A Geometric Analysis of Sign-Magnitude Asymmetry in a ReLU + RMSNorm Block under Ternary Quantization

Pre-norm Transformers with RMSNorm tolerate ternary {-1,0,+1} weight quantization with surprisingly small loss (Ma et al., 2024). We give a geometric explanation via sign-magnitude decomposition of weight perturbations. In a two-layer ReLU + RMSNorm model with i.i.d. Gaussian weights, sign-flips produce $π/(π-2) \approx 2.75$ times more transverse output energy than sign-preserving magnitude perturbations of equal Frobenius norm, as the flip rate $p \to 0$ (Theorem 3). The mechanism: ReLU creates a hidden-space directional asymmetry between the two perturbation types, which RMSNorm's transverse-projection Fréchet derivative selectively exposes. Sign-quantization error is itself a sign-preserving perturbation with angular alignment $\cos^2 \to 2/π$ (Theorem 4); its post-ReLU radial fraction ($0.365$) matches the pre-ReLU value $1-2/π$ within $0.4\%$, so ReLU is approximately transparent to ternary error. Multi-layer compounding of the $2.75\times$ factor is not experimentally supported; the gap to real-model sign sensitivity arises from outlier features violating delocalization. For an input dimension with amplitude $α$, a single sign-flip produces post-ReLU energy amplified by $R \approx nα^2$ relative to a delocalized entry.
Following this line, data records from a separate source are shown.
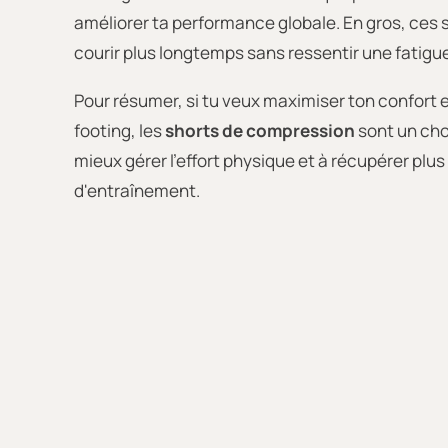
améliorer ta performance globale. En gros, ces 
courir plus longtemps sans ressentir une fatigu
Pour résumer, si tu veux maximiser ton confort
footing, les
shorts de compression
sont un choi
mieux gérer l'effort physique et à récupérer plus
d'entraînement.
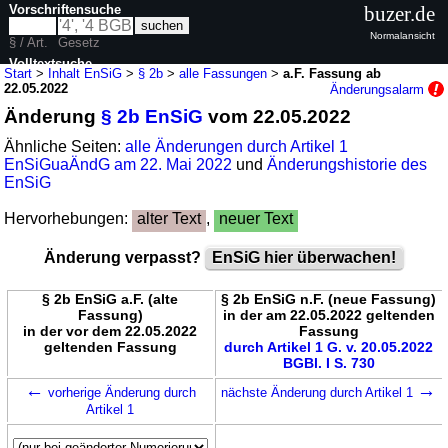
Vorschriftensuche
buzer.de
Normalansicht
§ / Art.
Gesetz
Volltextsuche
Start
>
Inhalt EnSiG
>
§ 2b
>
alle Fassungen
>
a.F. Fassung ab
22.05.2022
Änderungsalarm
nur in EnSiG
Änderung
§ 2b EnSiG
vom 22.05.2022
Ähnliche Seiten:
alle Änderungen durch Artikel 1
EnSiGuaÄndG am 22. Mai 2022
und
Änderungshistorie des
EnSiG
Hervorhebungen:
alter Text
,
neuer Text
Änderung verpasst?
EnSiG hier überwachen!
§ 2b EnSiG a.F. (alte
§ 2b EnSiG n.F. (neue Fassung)
Fassung)
in der am 22.05.2022 geltenden
in der vor dem 22.05.2022
Fassung
geltenden Fassung
durch Artikel 1 G. v. 20.05.2022
BGBl. I S. 730
←
→
vorherige Änderung durch
nächste Änderung durch Artikel 1
Artikel 1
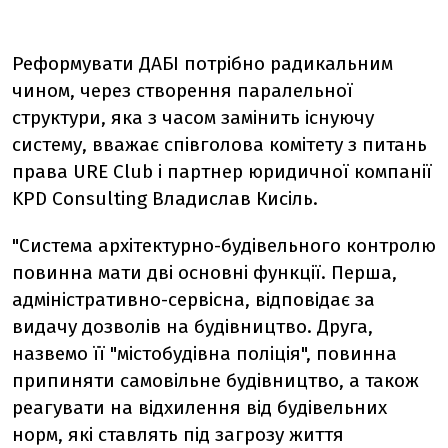
Реформувати ДАБІ потрібно радикальним
чином, через створення паралельної
структури, яка з часом замінить існуючу
систему, вважає співголова комітету з питань
права URE Club і партнер юридичної компанії
KPD Consulting Владислав Кисіль.
"Система архітектурно-будівельного контролю
повинна мати дві основні функції. Перша,
адміністративно-сервісна, відповідає за
видачу дозволів на будівництво. Друга,
назвемо її "містобудівна поліція", повинна
припиняти самовільне будівництво, а також
реагувати на відхилення від будівельних
норм, які ставлять під загрозу життя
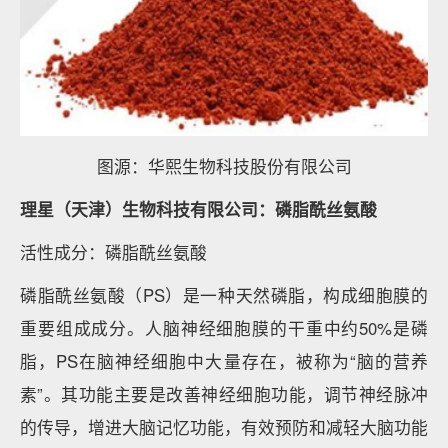
图源：华熙生物科技股份有限公司
理星（天津）生物科技有限公司：磷脂酰丝氨酸
活性成分：磷脂酰丝氨酸
磷脂酰丝氨酸（PS）是一种天然磷脂，构成细胞膜的
重要组成成分。人脑神经细胞膜的干重中约50%是磷
脂，PS在脑神经细胞中大量存在，被称为“脑的营养
素”。其功能主要是改善神经细胞功能，调节神经脉冲
的传导，增进大脑记忆功能，有效预防和减轻大脑功能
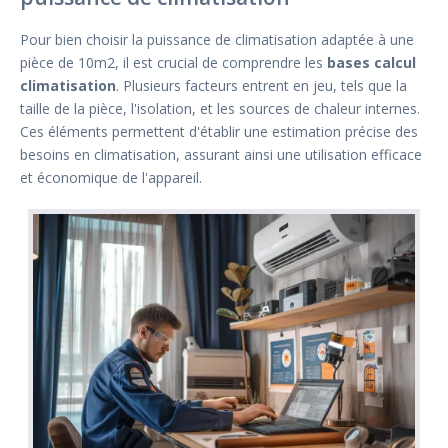
Pour bien choisir la puissance de climatisation adaptée à une
pièce de 10m2, il est crucial de comprendre les
bases calcul
climatisation
. Plusieurs facteurs entrent en jeu, tels que la
taille de la pièce, l'isolation, et les sources de chaleur internes.
Ces éléments permettent d'établir une estimation précise des
besoins en climatisation, assurant ainsi une utilisation efficace
et économique de l'appareil.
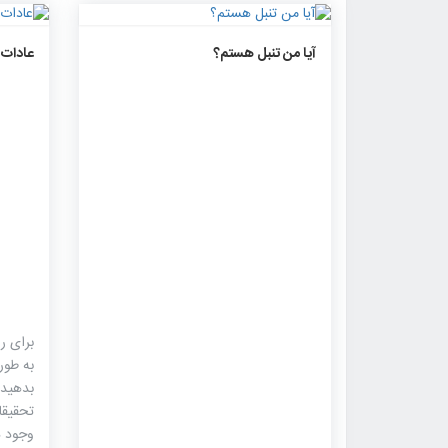
۱۴۱۱
۰
۰
آیا من تنبل هستم؟
عادات 
برای ر
به‌ طو
بدهید 
تحقیقا
وجود د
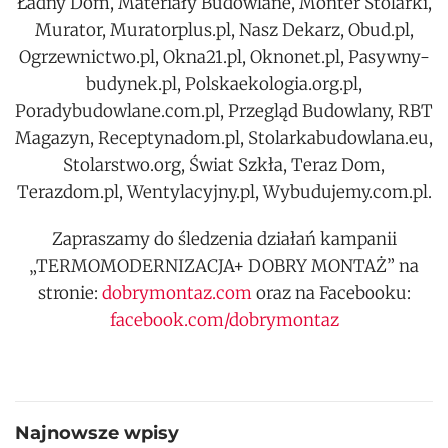
Ładny Dom, Materiały Budowlane, Monter Stolarki,
Murator, Muratorplus.pl, Nasz Dekarz, Obud.pl,
Ogrzewnictwo.pl, Okna21.pl, Oknonet.pl, Pasywny-
budynek.pl, Polskaekologia.org.pl,
Poradybudowlane.com.pl, Przegląd Budowlany, RBT
Magazyn, Receptynadom.pl, Stolarkabudowlana.eu,
Stolarstwo.org, Świat Szkła, Teraz Dom,
Terazdom.pl, Wentylacyjny.pl, Wybudujemy.com.pl.
Zapraszamy do śledzenia działań kampanii
„TERMOMODERNIZACJA+ DOBRY MONTAŻ” na
stronie:
dobrymontaz.com
oraz na Facebooku:
facebook.com/dobrymontaz
Najnowsze wpisy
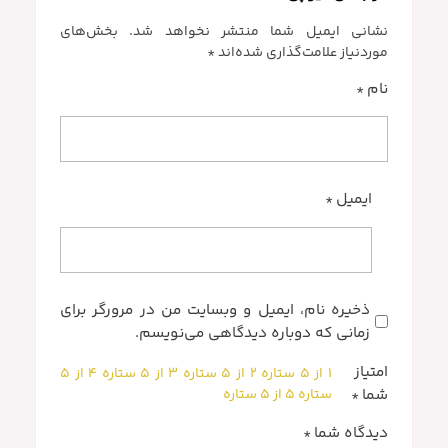
نشانی ایمیل شما منتشر نخواهد شد.
بخش‌های
موردنیاز علامت‌گذاری شده‌اند
*
نام
*
ایمیل
*
ذخیره نام، ایمیل و وبسایت من در مرورگر برای
زمانی که دوباره دیدگاهی می‌نویسم.
امتیاز
۱ از ۵ ستاره
۲ از ۵ ستاره
۳ از ۵ ستاره
۴ از ۵
ستاره
۵ از ۵ ستاره
شما
*
دیدگاه شما
*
On TinyLlama-1.1B, at linear response ($p \leq 0.5\%$), count-matched NLL leverage stabilizes at $\sim 10\times \approx n\mathbb{E}[α^2]$, matching the per-entry theory; the all-column NLL ratio of $5.0\times$ falls within $R_{\mathrm{col}} \leq 19$ ($67\times$ PPL gap reflects metric nonlinearity). Measured outlier $α$ at layer 12 (median $0.024$, max $0.26$) confirms heavy-tailed concentration. The Bussgang constant $2/π$, RMSNorm geometry, and ReLU half-space structure together explain sign-magnitude asymmetry in pre-norm models, with $R \propto nα^2$ accounting for real-model deviations.